Gazeta Wyborcza - Polen | 08.12.2010

Nikolaus-Rally beschert Warschauer Börse Rekord

Der Index der zwanzig größten Unternehmen an der Warschauer Börse, der WIG20, hat am Montag den höchsten Stand des Jahres verzeichnet. Außerdem hat die Warschauer Börse, die der größte Finanzplatz in Ostmitteleuropa ist, am Dienstag mit Gewinn geschlossen. Doch die guten Zahlen haben keine Grundlage, analysiert der Vorstandsvorsitzenden des Warschauer Maklerunternehmens DM Alfa, Alfred Adamiec, in der liberalen Tageszeitung Gazeta Wyborcza: "Es sieht ganz nach einer Nikolaus-Rally aus [kurze Zeitspanne mit starken Anstiegen], weil es für solch große Zuwächse keine soliden Gründe gibt. Sie hat ihre Ursache darin, dass die institutionellen Investoren das Jahr mit einer guten Bilanz abschließen wollen. Deshalb kaufen sie jetzt Vermögenswerte - von Aktien bis Rohstoffen, um das Jahr mit guten Ergebnissen zu beenden und sich eine höhere Prämie zu verdienen (Der Goldpreis hat ein neues Allzeithoch erreicht, und für das Barrel Öl muss man den höchsten Preis seit 26 Monaten entrichten.)."
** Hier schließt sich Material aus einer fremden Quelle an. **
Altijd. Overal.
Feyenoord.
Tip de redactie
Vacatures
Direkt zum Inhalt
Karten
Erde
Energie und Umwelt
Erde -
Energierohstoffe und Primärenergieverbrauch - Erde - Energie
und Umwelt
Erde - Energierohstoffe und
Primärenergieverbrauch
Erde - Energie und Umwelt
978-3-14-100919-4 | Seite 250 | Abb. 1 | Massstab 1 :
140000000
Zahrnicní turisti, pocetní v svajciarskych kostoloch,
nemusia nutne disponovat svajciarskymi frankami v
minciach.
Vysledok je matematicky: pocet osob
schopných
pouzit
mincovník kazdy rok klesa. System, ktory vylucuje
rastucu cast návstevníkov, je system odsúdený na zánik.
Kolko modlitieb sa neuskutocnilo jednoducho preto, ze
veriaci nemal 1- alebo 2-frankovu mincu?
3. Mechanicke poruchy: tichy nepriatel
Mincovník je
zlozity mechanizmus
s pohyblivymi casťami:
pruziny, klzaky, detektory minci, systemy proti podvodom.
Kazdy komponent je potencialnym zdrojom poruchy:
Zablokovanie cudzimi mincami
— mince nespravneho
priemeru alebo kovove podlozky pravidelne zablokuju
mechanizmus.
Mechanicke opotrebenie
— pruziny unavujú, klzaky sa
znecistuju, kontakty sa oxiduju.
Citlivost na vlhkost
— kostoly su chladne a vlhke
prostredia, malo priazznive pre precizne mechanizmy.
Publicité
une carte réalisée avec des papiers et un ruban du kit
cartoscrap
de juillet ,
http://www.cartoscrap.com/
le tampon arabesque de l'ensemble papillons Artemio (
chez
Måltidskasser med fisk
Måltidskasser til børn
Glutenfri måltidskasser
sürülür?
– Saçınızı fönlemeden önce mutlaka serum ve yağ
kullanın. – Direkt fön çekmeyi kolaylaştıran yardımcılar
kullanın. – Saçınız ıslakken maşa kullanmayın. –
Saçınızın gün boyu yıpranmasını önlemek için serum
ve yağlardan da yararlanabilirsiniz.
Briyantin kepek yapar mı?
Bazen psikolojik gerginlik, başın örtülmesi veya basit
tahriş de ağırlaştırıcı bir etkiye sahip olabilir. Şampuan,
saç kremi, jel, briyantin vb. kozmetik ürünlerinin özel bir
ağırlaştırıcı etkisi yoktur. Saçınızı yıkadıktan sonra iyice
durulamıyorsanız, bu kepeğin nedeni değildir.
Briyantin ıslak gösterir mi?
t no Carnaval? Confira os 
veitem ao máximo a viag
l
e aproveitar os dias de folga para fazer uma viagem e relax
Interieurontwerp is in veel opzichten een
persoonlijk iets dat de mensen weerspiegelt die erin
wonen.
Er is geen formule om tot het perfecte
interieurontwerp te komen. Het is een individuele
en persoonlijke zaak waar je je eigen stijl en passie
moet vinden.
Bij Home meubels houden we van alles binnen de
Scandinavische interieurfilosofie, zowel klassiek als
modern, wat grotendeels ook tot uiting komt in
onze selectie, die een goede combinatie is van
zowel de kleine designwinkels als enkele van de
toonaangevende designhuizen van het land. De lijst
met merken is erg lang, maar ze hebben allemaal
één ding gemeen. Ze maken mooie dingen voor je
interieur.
Gazeta Wyborcza - Polen | 11.11.2010

Chinesen stufen Kreditwürdigkeit der USA herab

Die chinesische Rating-Agentur Dagong Global Credit Rating hat am Mittwoch die Kreditwürdigkeit der USA herabgestuft. Da sich die Gewichte in der globalen Wirtschaft verschoben haben, muss das kein schlechtes Zeichen sein, schreibt Analyst Alfred Adamiec vom polnischen Investmenthaus Efekt in einem Gastbeitrag für die liberale Tageszeitung Gazeta Wyborcza: "Das Rating der USA und vieler anderer westlicher Industrieländer ist eigentlich ein Tabu-Thema. Die größten westlichen Ratingagenturen stufen die USA nur sehr ungern herab, weil sich das ungünstig auf die Weltwirtschaft auswirkt. Doch der globale Wandel macht selbst vor Amerika nicht halt! Das Gewicht verlagert sich zunehmend nach Osten und eine eventuelle Herabstufung des Ratings der USA muss nun nicht mehr automatisch solche Konsequenzen nach sich ziehen."